WASHINGTON – The Twins thought they had Sunday’s game won in the eighth inning, when Brian Dozier blasted a three-run homer off Stephen Strasburg.
Then Twins thought they had the game won in the 15th, when Miguel Sano smacked a two-out RBI single for another lead.
Both times they were cruelly denied.
The Nationals wouldn’t let the Twins escape with a victory. Tying the score in the ninth inning on a Bryce Harper pinch-hit home run, tying it again in the 15th on catcher John Ryan Murphy’s throwing error, Washington finally won 6-5 on Chris Heisey’s home run off Michael Tonkin in the 16th inning.
Punched in the gut and kicked in the teeth, the Twins retreated to the Twin Cities after being swept in the three-game series. They completed a 1-4 interleague road trip that, combined with their six losses at Baltimore and Kansas City to open the season, put their road record at 1-10.
Twins manager Paul Molitor has to sift through the smoldering remains of a bullpen that scarred and charred after giving up big blows late. And at 5-14, his club has the worst record in the American League and is tied for the most losses in baseball.
“We talk about adversity all the time,” Molitor said, “and that’s where you get tested the most, and we’re being challenged here early on as to what kind of resiliency we are going to show.”
It was the 20th time in club history the Twins have played at least 16 innings, the first time since they went 16 on July 3, 2009, in an 11-9 home loss to Detroit. Of those games, Sunday’s contest of 5 hours, 56 minutes was the third-longest, timewise.
And the Twins struck out 20 times to set a club record for most strikeouts in an extra-inning game. It came one day after the Twins tied their nine-inning strikeout record of 18.
The Twins went hitless from the ninth inning until the 15th, when Eduardo Nunez singled with two out for his fourth hit, then stole second — he was originally called out, but the Twins challenged and won. After a walk to Dozier, Sano, 0-for-6 with four strikeouts at that point, delivered an RBI single on reliever Yusmeiro Petit’s 77th pitch.
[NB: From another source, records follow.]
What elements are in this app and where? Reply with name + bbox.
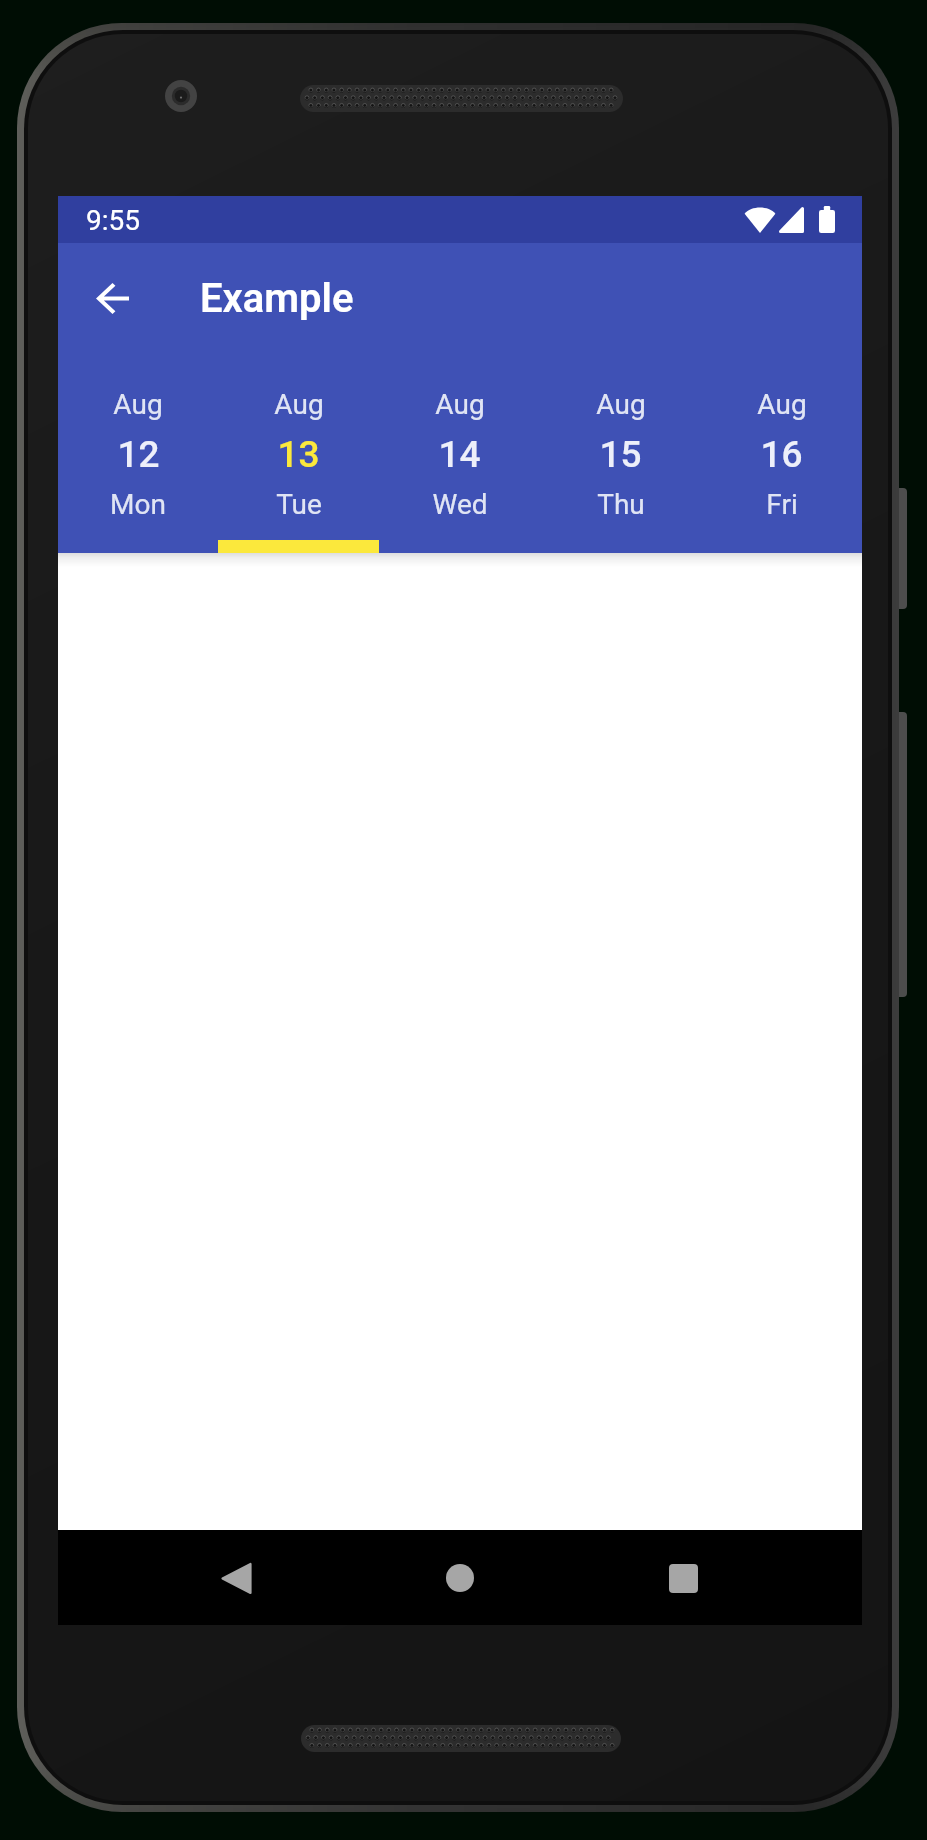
staticText: Aug bbox=[596, 388, 646, 421]
staticText: Aug bbox=[757, 388, 807, 421]
button[interactable]: Back bbox=[201, 1543, 271, 1613]
staticText: Example bbox=[200, 275, 354, 322]
button[interactable]: Aug bbox=[58, 354, 218, 553]
staticText: 15 bbox=[599, 433, 642, 476]
button[interactable]: Aug bbox=[379, 354, 540, 553]
button[interactable]: Aug bbox=[701, 354, 862, 553]
staticText: Fri bbox=[766, 488, 798, 521]
staticText: 16 bbox=[760, 433, 803, 476]
staticText: Tue bbox=[276, 488, 322, 521]
button[interactable]: Navigate up bbox=[76, 262, 148, 334]
staticText: Aug bbox=[435, 388, 485, 421]
staticText: Aug bbox=[113, 388, 163, 421]
staticText: Wed bbox=[432, 488, 488, 521]
staticText: 13 bbox=[277, 433, 320, 476]
staticText: 14 bbox=[438, 433, 481, 476]
staticText: Mon bbox=[110, 488, 166, 521]
button[interactable]: Aug bbox=[540, 354, 701, 553]
staticText: 9:55 bbox=[86, 204, 140, 237]
staticText: Aug bbox=[274, 388, 324, 421]
staticText: Thu bbox=[597, 488, 645, 521]
staticText: 12 bbox=[117, 433, 160, 476]
button[interactable]: Aug bbox=[218, 354, 379, 553]
button[interactable]: Recent apps bbox=[648, 1543, 718, 1613]
button[interactable]: Home bbox=[425, 1543, 495, 1613]
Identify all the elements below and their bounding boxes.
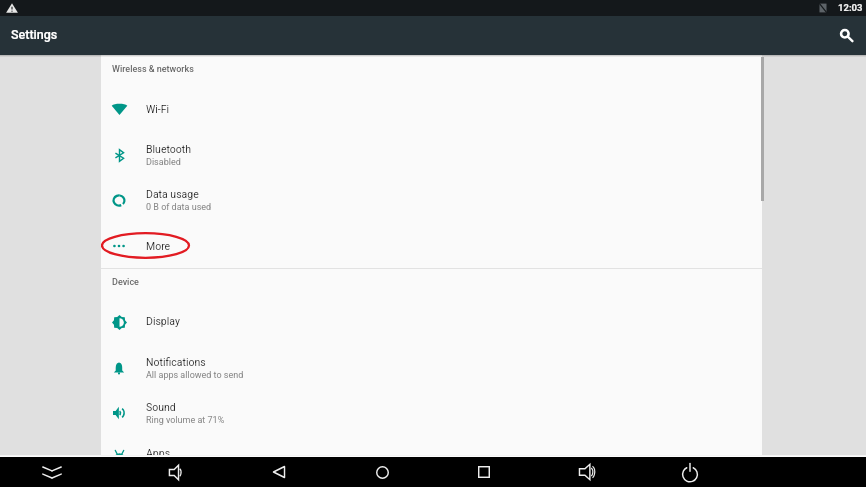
button[interactable]: Home <box>361 457 403 487</box>
staticText: Wi-Fi <box>146 103 170 115</box>
button[interactable]: More <box>101 223 762 269</box>
button[interactable]: Sound <box>101 390 762 436</box>
button[interactable]: Power <box>669 457 711 487</box>
button[interactable]: Wireless & networks <box>101 56 762 78</box>
staticText: 0 B of data used <box>146 202 212 213</box>
button[interactable]: Bluetooth <box>101 132 762 178</box>
staticText: All apps allowed to send <box>146 370 244 381</box>
staticText: Disabled <box>146 157 181 168</box>
staticText: Bluetooth <box>146 143 191 155</box>
button[interactable]: Back <box>258 457 300 487</box>
button[interactable]: Apps <box>101 436 762 457</box>
button[interactable]: Notifications <box>101 345 762 391</box>
button[interactable]: Volume up <box>566 457 608 487</box>
staticText: Settings <box>11 27 58 42</box>
staticText: Wireless & networks <box>112 64 194 75</box>
button[interactable]: Volume down <box>155 457 197 487</box>
staticText: Apps <box>146 447 171 457</box>
button[interactable]: Hide keyboard <box>31 457 73 487</box>
staticText: Data usage <box>146 188 199 200</box>
staticText: 12:03 <box>838 2 863 13</box>
button[interactable]: Data usage <box>101 177 762 223</box>
button[interactable]: Wi-Fi <box>101 86 762 132</box>
staticText: More <box>146 240 171 252</box>
button[interactable]: Recent apps <box>463 457 505 487</box>
staticText: Sound <box>146 401 176 413</box>
button[interactable]: Display <box>101 298 762 344</box>
staticText: Display <box>146 315 180 327</box>
staticText: Device <box>112 277 139 288</box>
button[interactable]: Search <box>826 16 866 55</box>
staticText: Notifications <box>146 356 206 368</box>
button[interactable]: Device <box>101 269 762 291</box>
staticText: Ring volume at 71% <box>146 415 225 426</box>
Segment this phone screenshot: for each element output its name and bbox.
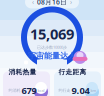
staticText: 约消耗 (8, 88, 20, 93)
staticText: 15,069 (30, 24, 74, 44)
staticText: 679 (22, 84, 36, 96)
staticText: 已达步数10000步 (37, 45, 67, 50)
staticText: ‹ (32, 0, 34, 6)
staticText: 宇宙能量达人 (28, 51, 76, 61)
staticText: 9.04 (72, 84, 90, 96)
staticText: 行走距离 (58, 68, 86, 76)
staticText: kcal (38, 88, 44, 93)
staticText: 约行走 (58, 88, 70, 93)
staticText: 08月16日 (37, 0, 67, 6)
staticText: 消耗热量 (8, 68, 36, 76)
staticText: › (70, 0, 72, 6)
button[interactable]: 消耗热量 (3, 71, 50, 96)
staticText: km (90, 88, 96, 93)
button[interactable]: 行走距离 (54, 71, 101, 96)
button[interactable]: ‹ (25, 0, 79, 8)
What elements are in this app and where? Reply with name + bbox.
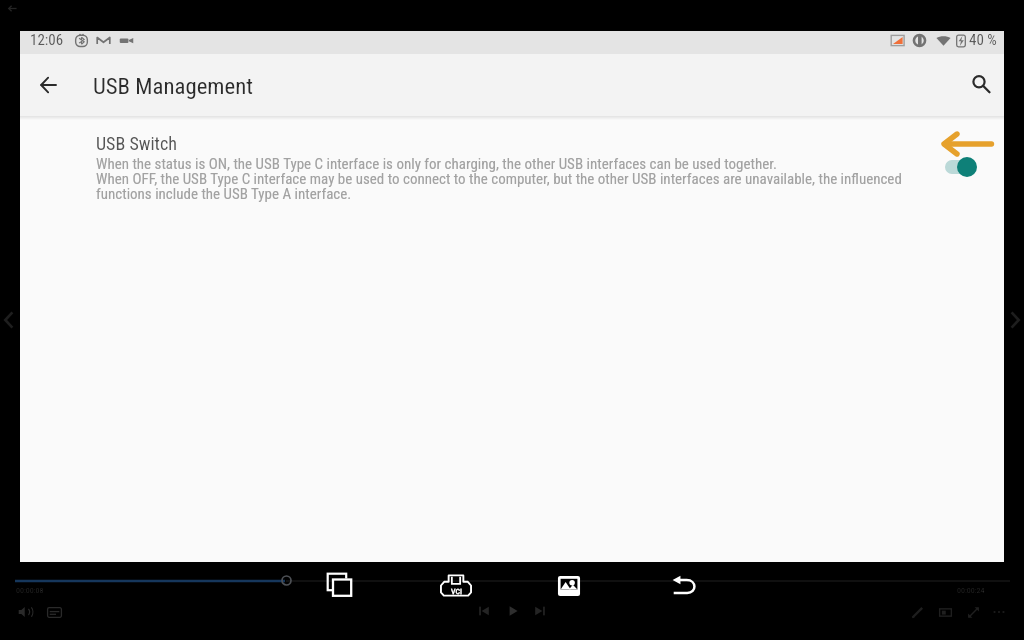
button[interactable]: Edit <box>906 601 928 623</box>
button[interactable]: VCI device <box>440 574 472 597</box>
button[interactable]: Play <box>503 601 523 621</box>
button[interactable] <box>20 116 1004 206</box>
button[interactable]: Volume <box>14 601 36 623</box>
staticText: USB Management <box>93 73 253 100</box>
button[interactable]: Fullscreen <box>962 601 984 623</box>
button[interactable]: Previous <box>474 601 494 621</box>
button[interactable]: Next <box>530 601 550 621</box>
staticText: 00:00:08 <box>16 586 44 595</box>
button[interactable]: Screenshot <box>934 601 956 623</box>
button[interactable]: Back <box>667 569 701 603</box>
button[interactable]: Recent apps <box>322 569 356 603</box>
staticText: When the status is ON, the USB Type C in… <box>96 155 908 203</box>
staticText: 00:00:24 <box>957 586 985 595</box>
button[interactable]: Search <box>960 63 1004 107</box>
staticText: 12:06 <box>30 31 64 49</box>
button[interactable]: USB Switch toggle <box>940 153 988 181</box>
staticText: VCI <box>451 587 462 596</box>
staticText: 40 % <box>969 31 997 49</box>
button[interactable]: More options <box>988 601 1010 623</box>
button[interactable]: Gallery <box>552 569 586 603</box>
button[interactable]: Back <box>26 63 70 107</box>
button[interactable]: Subtitles <box>43 601 65 623</box>
other: Back <box>8 4 17 13</box>
staticText: USB Switch <box>96 133 177 154</box>
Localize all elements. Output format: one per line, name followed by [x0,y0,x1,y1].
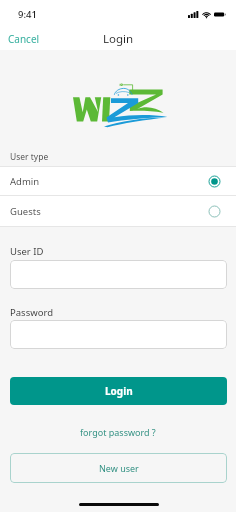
button[interactable]: Login [10,377,227,405]
button[interactable] [10,320,227,349]
staticText: User ID [10,245,44,258]
staticText: Login [105,384,133,398]
button[interactable]: New user [10,453,227,483]
staticText: Password [10,306,53,319]
button[interactable]: Admin [0,167,236,195]
staticText: 9:41 [18,8,37,21]
button[interactable]: forgot password ? [76,422,160,442]
button[interactable]: Guests [0,196,236,226]
staticText: New user [99,462,139,474]
staticText: User type [10,151,49,163]
button[interactable] [10,260,227,289]
staticText: Guests [10,205,41,218]
staticText: Admin [10,175,40,188]
staticText: Login [103,31,134,47]
button[interactable]: Cancel [0,29,46,49]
Ryan O’Rourke, in his fourth inning of relief, started the bottom of the inning and got two outs before walking Danny Espinosa. With lefthanded-hitting Oliver Perez — a pitcher, whose last plate appearance came in 2010 — due up, Molitor decided to go with Michael Tonkin, his last reliever available, for a one-out save.
“I wasn’t excited about putting O’Rourke back out there for the fourth inning,” Molitor said. “I think he went out there with guts, pretty much. I had a chance to get one out there with the pitcher [due up]. I thought it was my time to pull my last bullet out.”
Espinosa stole second on Tonkin’s first pitch. On a 1-1 pitch, Perez dropped down a bunt.
Murphy sprung from behind the plate to grab the ball as it rolled up the third-base line, but he threw wildly to first, past Joe Mauer. Espinosa scored the tying run. The ball might have rolled foul had Murphy let it go.
“That’s what I was trying to figure out,” Murphy said. “If the ball was going to go foul or stay fair.”
Tonkin, who pitched three innings Friday, went back out for the 16th and Heisey soon ended the game. Tonkin threw a hanging breaking ball that Heisey didn’t miss.
“Obviously it is tough,” Tonkin said. “It’s frustrating. A lot of guys are out there grinding away, busting their tail. To not be able to finish it off is frustrating.”
It was the second time in the game the Twins weren’t able to finish it off. In the eighth inning, Dozier followed singles from Mauer and Nunez by launching a 95-mile-per-hour fastball from Strasburg into the seats for a 4-1 Twins lead. But Trevor May gave up two runs in the bottom of the inning to make it 4-3. In the ninth, Harper — who was supposed to get the day off — pinch hit to lead off against Kevin Jepsen and obliterated a fastball over the center-field wall for his ninth homer of the year.
The Twins were supposed to announce roster moves after game, as Danny Santana will be activated from the disabled list Monday. But Molitor has to figure out the state of his bullpen.
“There will be some spinning,” Molitor said. “On the plane ride.”